▸ THE TASK
Pick out the lines below that include the string "correction".

▸ MATERIAL FOR THIS EXERCISE
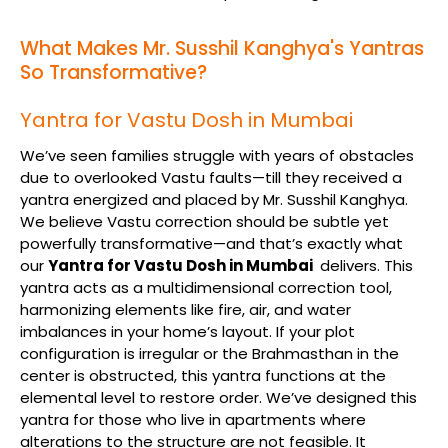
What Makes Mr. Susshil Kanghya's Yantras
So Transformative?
Yantra for Vastu Dosh in Mumbai
We’ve seen families struggle with years of obstacles
due to overlooked Vastu faults—till they received a
yantra energized and placed by Mr. Susshil Kanghya.
We believe Vastu correction should be subtle yet
powerfully transformative—and that’s exactly what
our
Yantra for Vastu Dosh in Mumbai
delivers. This
yantra acts as a multidimensional correction tool,
harmonizing elements like fire, air, and water
imbalances in your home’s layout. If your plot
configuration is irregular or the Brahmasthan in the
center is obstructed, this yantra functions at the
elemental level to restore order. We’ve designed this
yantra for those who live in apartments where
alterations to the structure are not feasible. It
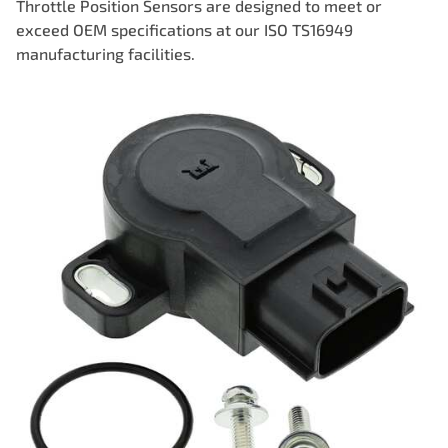
Throttle Position Sensors are designed to meet or
exceed OEM specifications at our ISO TS16949
manufacturing facilities.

▸ REPLY TO THE EXERCISE
We believe Vastu correction should be subtle yet
yantra acts as a multidimensional correction tool,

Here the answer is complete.